While at the University of Maryland in Baltimore, he met Ruth E. Forsyth, an emergency room nurse. They had their first date on an Easter Sunday and walked to the Hippodrome for a movie. They married in 1945.

After the war, Dr. Shell established a practice in obstetrics and gynecology and had offices on Washington Boulevard, Pennington Avenue and in the Medical Arts Building in Mount Vernon. He served on the staffs of St. Agnes, University, Bon Secours and Maryland General hospitals, as well as the old Lutheran Hospital, where he was briefly chief of gynecology.

Family members recalled that one Christmas Eve, he delivered seven babies at five different hospitals -- and still made it home in time to celebrate the holiday with his wife and daughters.

"He was a Southern gentleman who always addressed the women as `ma'am,'" said Virginia Smith-Woehlke, his secretary for 42 years, who lives in Linthicum. "It was a family practice -- a mother, her daughter -- and then the daughter would have her babies. "

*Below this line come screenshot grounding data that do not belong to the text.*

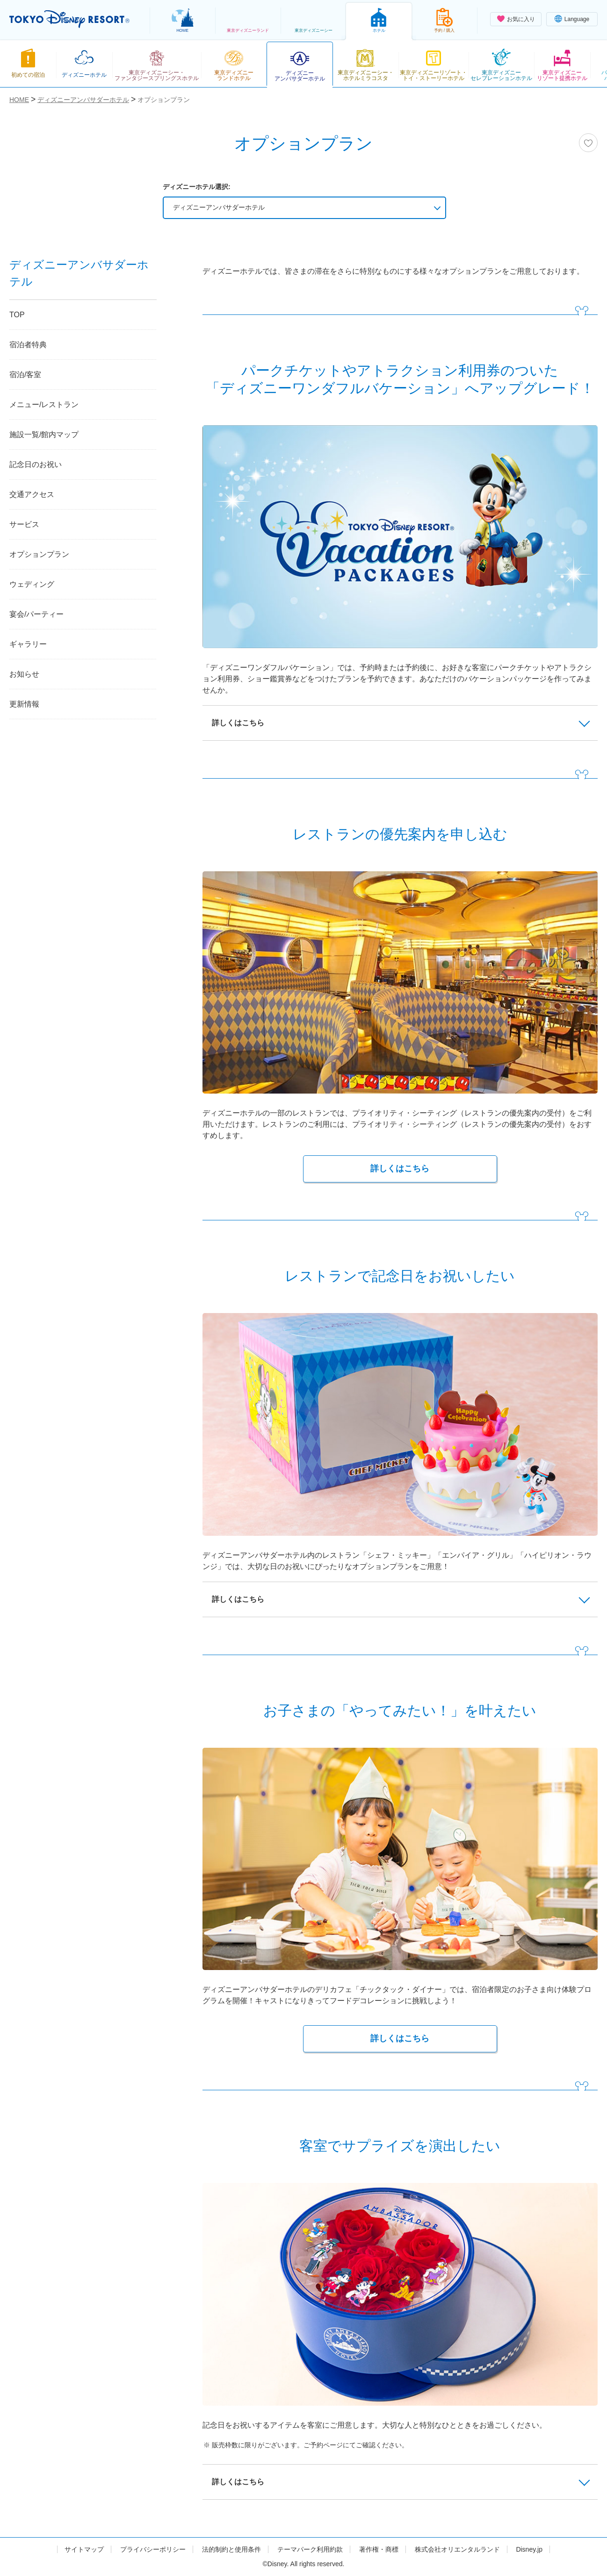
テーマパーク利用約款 (310, 2549)
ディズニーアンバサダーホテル (219, 207)
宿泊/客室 (25, 375)
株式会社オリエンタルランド (457, 2549)
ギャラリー (28, 644)
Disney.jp (529, 2549)
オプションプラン (39, 554)
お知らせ (24, 674)
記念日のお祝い (35, 464)
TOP (17, 315)
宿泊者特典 (28, 345)
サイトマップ (84, 2549)
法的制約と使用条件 (231, 2549)
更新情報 (24, 704)
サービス (24, 524)
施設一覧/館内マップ (44, 434)
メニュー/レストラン (44, 405)
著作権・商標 (378, 2549)
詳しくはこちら (399, 1168)
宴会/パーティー (36, 614)
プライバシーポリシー (153, 2549)
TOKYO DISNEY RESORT (69, 19)
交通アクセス (31, 494)
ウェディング (31, 584)
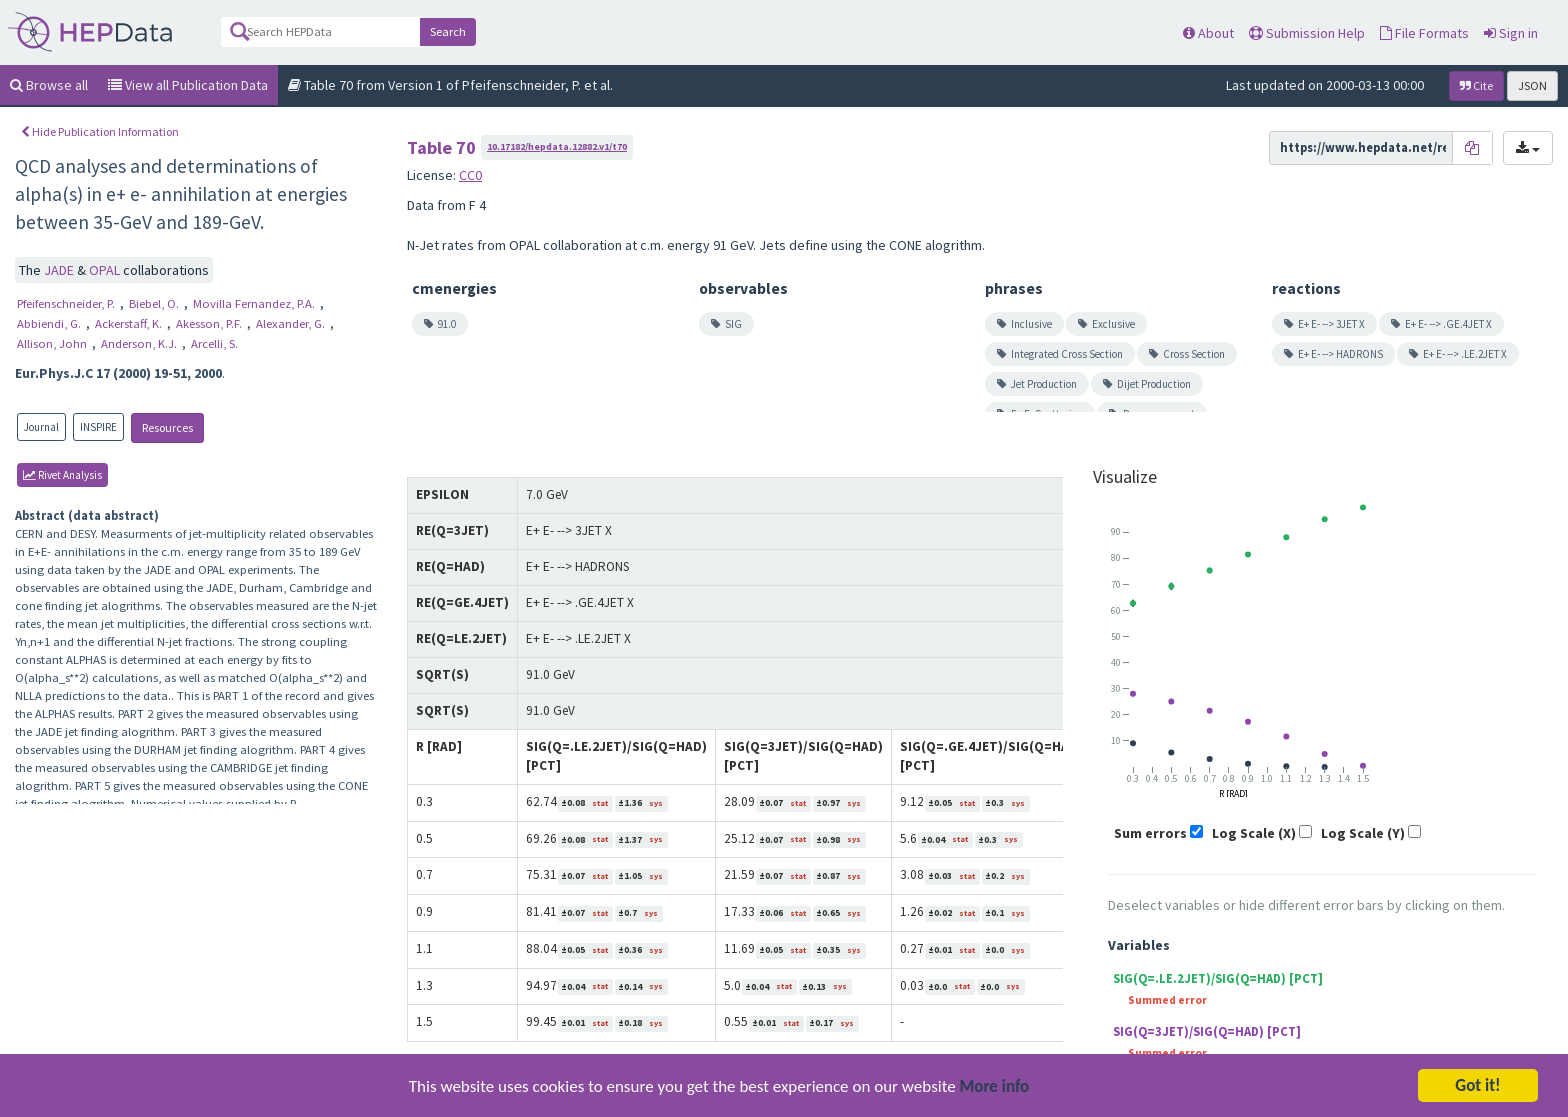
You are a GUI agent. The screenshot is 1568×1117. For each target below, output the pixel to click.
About (1208, 33)
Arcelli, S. (214, 343)
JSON (1532, 85)
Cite (1476, 85)
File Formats (1424, 33)
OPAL (106, 270)
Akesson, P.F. (210, 323)
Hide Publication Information (100, 131)
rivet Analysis (62, 475)
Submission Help (1307, 33)
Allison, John (53, 343)
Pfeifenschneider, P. (67, 303)
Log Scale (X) (1254, 833)
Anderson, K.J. (140, 343)
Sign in (1511, 33)
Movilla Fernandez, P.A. (255, 303)
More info (995, 1104)
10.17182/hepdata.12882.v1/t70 (557, 146)
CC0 (470, 175)
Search (448, 31)
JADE (60, 270)
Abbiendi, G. (50, 323)
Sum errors (1150, 833)
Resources (167, 427)
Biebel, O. (155, 303)
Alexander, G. (292, 323)
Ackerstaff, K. (130, 323)
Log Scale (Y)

"It always thrilled him when a patient would come up at a restaurant and show him a son or a daughter he had delivered," said another daughter, Nancy L. Shell of Greenville.

Nancy Shell recalled that during a blizzard in the 1950s, an ambulance bringing an expectant mother to St. Agnes got stuck in a snowdrift off Caton Avenue. Dr. Shell left the hospital and delivered the child safely in the ambulance.

After retiring in 1987, he remained on the staff of St. Agnes for several more years. He also enjoyed playing bridge and reading.

Services were held yesterday.

In addition to his daughters, survivors include a brother, Vernon Shell of Winter Haven, Fla.; and a sister, Frances Drury of Collierville, Tenn. His wife of 55 years died in 2000.